● **Extracted records**:
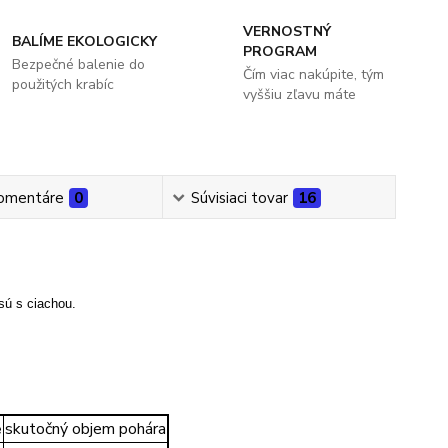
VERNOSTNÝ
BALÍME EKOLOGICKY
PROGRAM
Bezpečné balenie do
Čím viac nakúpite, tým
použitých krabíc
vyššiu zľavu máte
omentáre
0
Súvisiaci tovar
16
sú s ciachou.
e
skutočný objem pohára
---
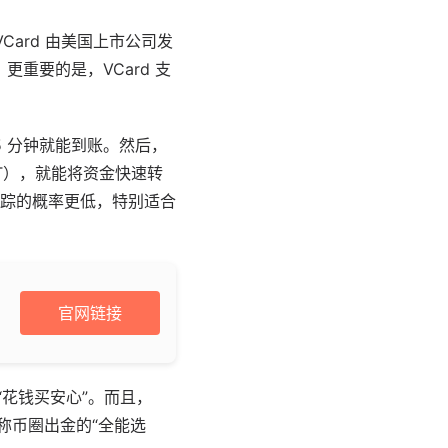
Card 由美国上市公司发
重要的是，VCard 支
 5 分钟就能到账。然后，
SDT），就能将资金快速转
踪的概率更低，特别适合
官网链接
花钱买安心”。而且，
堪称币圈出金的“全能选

● **Work instructions**:
Transcribe the records above exactly, beginning at the line that contains "vyššiu zľavu máte" and ending with the line that contains "skutočný objem pohára", both included, and nothing else.

● **Reply**:
vyššiu zľavu máte
omentáre
0
Súvisiaci tovar
16
sú s ciachou.
e
skutočný objem pohára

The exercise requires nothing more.